Visiblement, l'oiseau vivant, et donc en mesure de parler, entraîne une élévation certaine (vers le cosmos). Le Tarot met ainsi délibérément ce qui se voit dans l'air cosmique (étoiles et Monde) et ce qui vit dans l'air terrestre (oiseaux). Avec ce parallèle, on retrouve l'idée d'un langage qui exprime l'universel (le cosmique) présent dans l'air terrestre (les oiseaux), l'idée d'une alchimie particulière par et dans l'air.

En outre, sur ces deux arcanes ou la créature aérienne manifeste toute sa vivacité, les humains présents sont, et cela pour les deux uniques fois du Tarot, entièrement nus, de la tête aux pieds. Seul le squelette de l'Arcane sans nom pourrait également prétendre à ce particularisme, mais il n'est pas vraiment humain, juste humanoïde, au même titre que les diablotins sur le Diable, qui de surcroît ont la tête couverte. Autrement dit, avec l'Etoile et le Monde, on est bien dans le particularisme quant à l'habillage de l'être.
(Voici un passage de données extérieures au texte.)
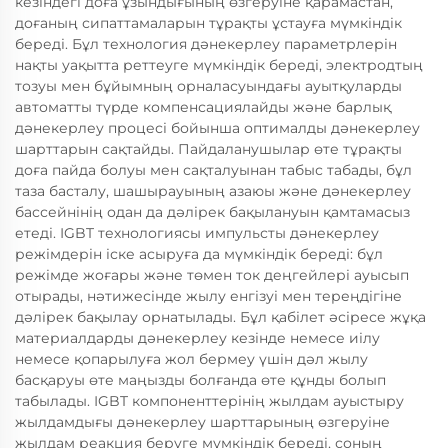
кезіндегі доға ұзындығының өзгеруіне қарамастан,
доғаның сипаттамаларын тұрақты ұстауға мүмкіндік
береді. Бұл технология дәнекерлеу параметрлерін
нақты уақытта реттеуге мүмкіндік береді, электродтың
тозуы мен бұйымның орналасуындағы ауытқуларды
автоматты түрде компенсациялайды және барлық
дәнекерлеу процесі бойынша оптималды дәнекерлеу
шарттарын сақтайды. Пайдаланушылар өте тұрақты
доға пайда болуы мен сақталуынан табыс табады, бұл
таза басталу, шашырауының азаюы және дәнекерлеу
бассейнінің одан да дәлірек бақылануын қамтамасыз
етеді. IGBT технологиясы импульсты дәнекерлеу
режімдерін іске асыруға да мүмкіндік береді: бұл
режімде жоғары және төмен ток деңгейлері ауысып
отырады, нәтижесінде жылу енгізуі мен тереңдігіне
дәлірек бақылау орнатылады. Бұл қабілет әсіресе жұқа
материалдарды дәнекерлеу кезінде немесе иілу
немесе қопарылуға жол бермеу үшін дәл жылу
басқаруы өте маңызды болғанда өте құнды болып
табылады. IGBT компоненттерінің жылдам ауыстыру
жылдамдығы дәнекерлеу шарттарының өзгеруіне
жылдам реакция беруге мүмкіндік береді, соның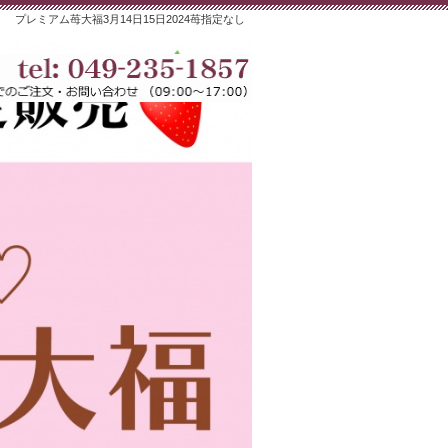
プレミアム苺大福3月14日15日2024苺指定なし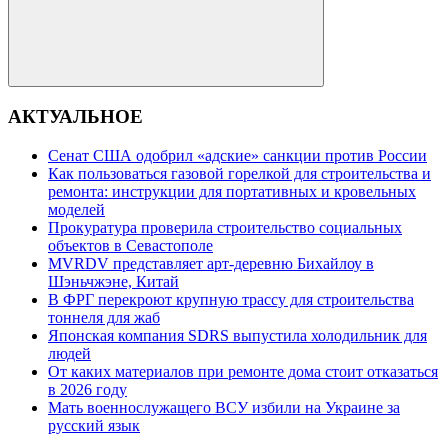
Поиск
АКТУАЛЬНОЕ
Сенат США одобрил «адские» санкции против России
Как пользоваться газовой горелкой для строительства и
ремонта: инструкции для портативных и кровельных
моделей
Прокуратура проверила строительство социальных
объектов в Севастополе
MVRDV представляет арт-деревню Бихайлоу в
Шэньчжэне, Китай
В ФРГ перекроют крупную трассу для строительства
тоннеля для жаб
Японская компания SDRS выпустила холодильник для
людей
От каких материалов при ремонте дома стоит отказаться
в 2026 году
Мать военнослужащего ВСУ избили на Украине за
русский язык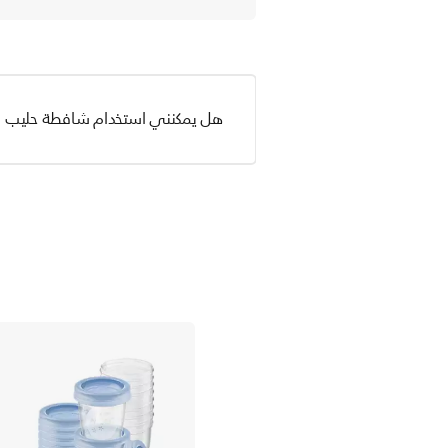
هل يمكنني استخدام شافطة حليب الأمر من Philips Avent مع أي م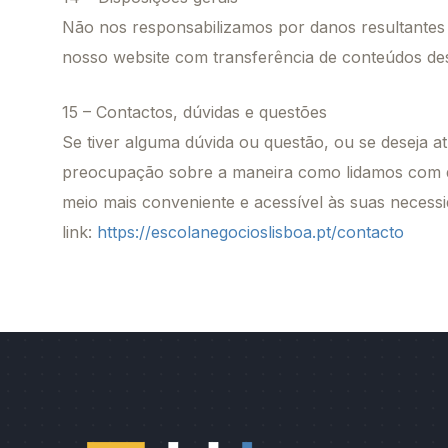
Não nos responsabilizamos por danos resultantes 
nosso website com transferência de conteúdos des
15 – Contactos, dúvidas e questões
Se tiver alguma dúvida ou questão, ou se deseja a
preocupação sobre a maneira como lidamos com qua
meio mais conveniente e acessível às suas neces
link:
https://escolanegocioslisboa.pt/contacto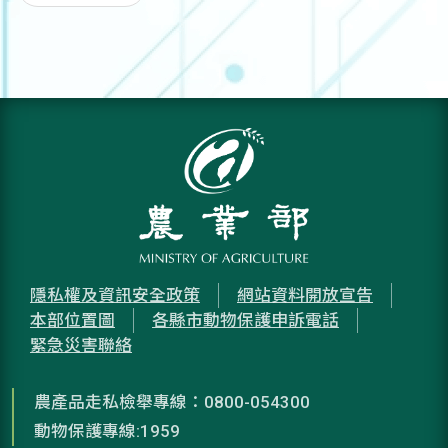
隱私權及資訊安全政策
網站資料開放宣告
本部位置圖
各縣市動物保護申訴電話
緊急災害聯絡
農產品走私檢舉專線：0800-054300
動物保護專線:1959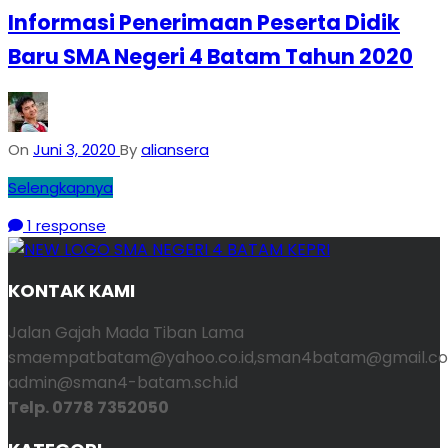
Informasi Penerimaan Peserta Didik
Baru SMA Negeri 4 Batam Tahun 2020
On
Juni 3, 2020
By
aliansera
Selengkapnya
1 response
KONTAK KAMI
Jalan Gajah Mada Tiban Lama
smaempatbatam@yahoo.co.id,sman4batam@gmail.co
admin@sman4-batam.sch.id
Telp. 0778 7352050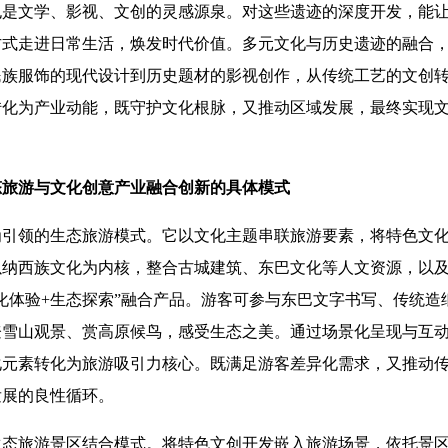
也是文学、影视、文创的灵感源泉。对这些遗迹的深度开发，能
方式走进日常生活，焕发时代价值。多元文化与历史遗迹的融合
民族服饰的现代设计到历史题材的影视创作，从传统工艺的文创
转化为产业动能，既守护文化根脉，又推动区域发展，最终实现
态旅游与文化创意产业融合创新的具体模式
领的生态旅游模式。它以文化主题串联旅游要素，将特色文化
以纳西族文化为内核，整合古城建筑、东巴文化等人文资源，以
化体验+生态探索”融合产品。游客可参与东巴文字书写、传统造
登雪山观景、赏高原候鸟，感受生态之美。通过场景化呈现与互
化元素转化为旅游吸引力核心。既满足游客差异化需求，又推动
发展的良性循环。
旅游景区结合模式。将特色文创开发嵌入旅游场景，依托景区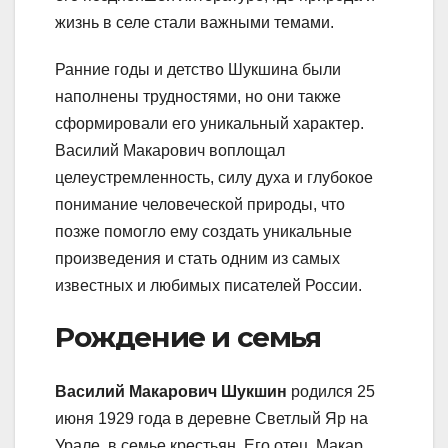
жизнь в селе стали важными темами.
Ранние годы и детство Шукшина были
наполнены трудностями, но они также
сформировали его уникальный характер.
Василий Макарович воплощал
целеустремленность, силу духа и глубокое
понимание человеческой природы, что
позже помогло ему создать уникальные
произведения и стать одним из самых
известных и любимых писателей России.
Рождение и семья
Василий Макарович Шукшин
родился 25
июня 1929 года в деревне Светлый Яр на
Урале, в семье крестьян. Его отец, Макар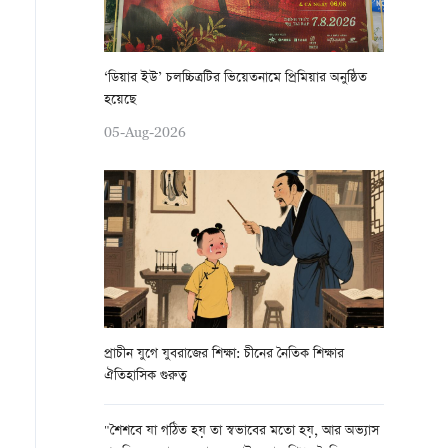
‘ডিয়ার ইউ’ চলচ্চিত্রটির ভিয়েতনামে প্রিমিয়ার অনুষ্ঠিত
হয়েছে
05-Aug-2026
প্রাচীন যুগে যুবরাজের শিক্ষা: চীনের নৈতিক শিক্ষার
ঐতিহাসিক গুরুত্ব
"শৈশবে যা গঠিত হয় তা স্বভাবের মতো হয়, আর অভ্যাস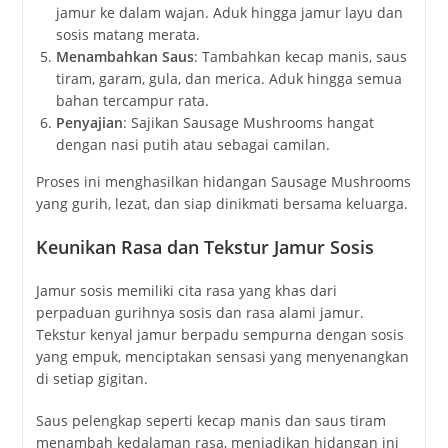
jamur ke dalam wajan. Aduk hingga jamur layu dan
sosis matang merata.
Menambahkan Saus
: Tambahkan kecap manis, saus
tiram, garam, gula, dan merica. Aduk hingga semua
bahan tercampur rata.
Penyajian
: Sajikan Sausage Mushrooms hangat
dengan nasi putih atau sebagai camilan.
Proses ini menghasilkan hidangan Sausage Mushrooms
yang gurih, lezat, dan siap dinikmati bersama keluarga.
Keunikan Rasa dan Tekstur Jamur Sosis
Jamur sosis memiliki cita rasa yang khas dari
perpaduan gurihnya sosis dan rasa alami jamur.
Tekstur kenyal jamur berpadu sempurna dengan sosis
yang empuk, menciptakan sensasi yang menyenangkan
di setiap gigitan.
Saus pelengkap seperti kecap manis dan saus tiram
menambah kedalaman rasa, menjadikan hidangan ini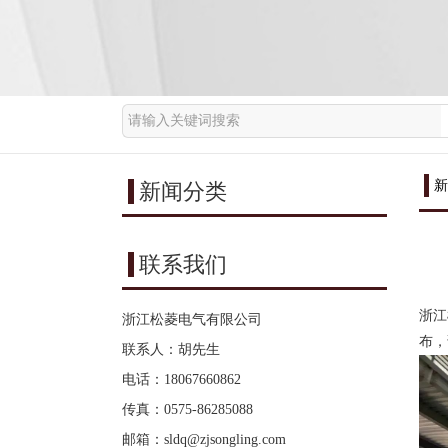
新
新闻分类
联系我们
浙江
浙江松菱电气有限公司
布，
联系人：胡先生
电话：18067660862
传真：0575-86285088
邮箱：
sldq@zjsongling.com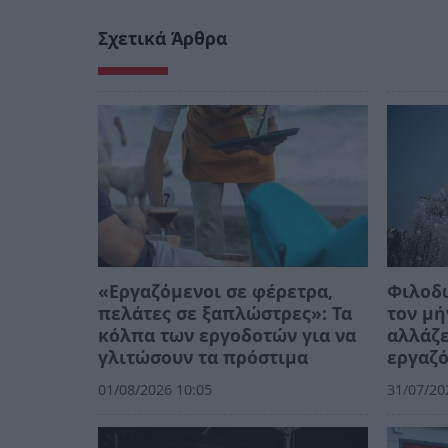
Σχετικά Άρθρα
«Εργαζόμενοι σε φέρετρα,
Φιλοδω
πελάτες σε ξαπλώστρες»: Τα
τον μή
κόλπα των εργοδοτών για να
αλλάζε
γλιτώσουν τα πρόστιμα
εργαζ
01/08/2026 10:05
31/07/20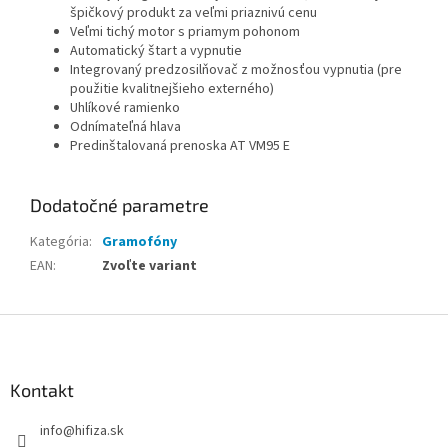
špičkový produkt za veľmi priaznivú cenu
Veľmi tichý motor s priamym pohonom
Automatický štart a vypnutie
Integrovaný predzosilňovač z možnosťou vypnutia (pre
použitie kvalitnejšieho externého)
Uhlíkové ramienko
Odnímateľná hlava
Predinštalovaná prenoska AT VM95 E
Dodatočné parametre
Kategória
:
Gramofóny
EAN
:
Zvoľte variant
Z
á
p
ä
Kontakt
t
info
@
hifiza.sk
i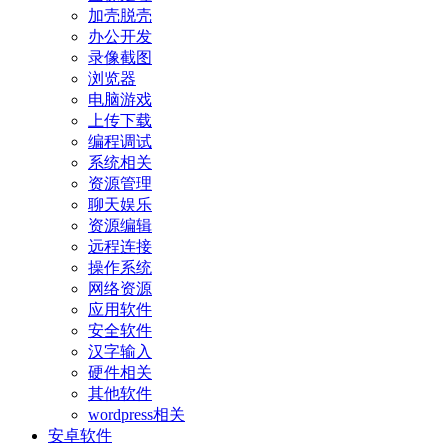
加壳脱壳
办公开发
录像截图
浏览器
电脑游戏
上传下载
编程调试
系统相关
资源管理
聊天娱乐
资源编辑
远程连接
操作系统
网络资源
应用软件
安全软件
汉字输入
硬件相关
其他软件
wordpress相关
安卓软件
Cette nudité complète, seulement réunie par la vie en ailes, veut-elle nous signifier que "l'être est mis à nu" et que "lettre est mise à nue", ou encore que l'être est nu comme la vérité ? Nous retiendrons en tout cas, que nus, ces personnages ont étés découverts. Sans apparats, nous en déduirons également qu'ils insistent à leur manière sur "l'essence de l'être", "les sens de lettres". Quant au double sens propre à la langue des oiseaux, il est largement repris dans la vision de cet être dans le Tarot. Figuré sur un blason, l'oiseau se voit aussi bien tourné vers la droite que vers la gauche, et il en va de même quand il est vivant. L'aigle du Monde conclu même cette vision du double sens en nous proposant deux créatures en une ! En effet, selon que l'on regarde cette oiseau par un bout ou l'autre de son auréole on voit soit un aigle (en fixant le bec) soit un bouquetin (en fixant la huppe de l'autre coté de l'auréole). Cette vision nous démontre deux formes de "l'être" derrière une seule apparence.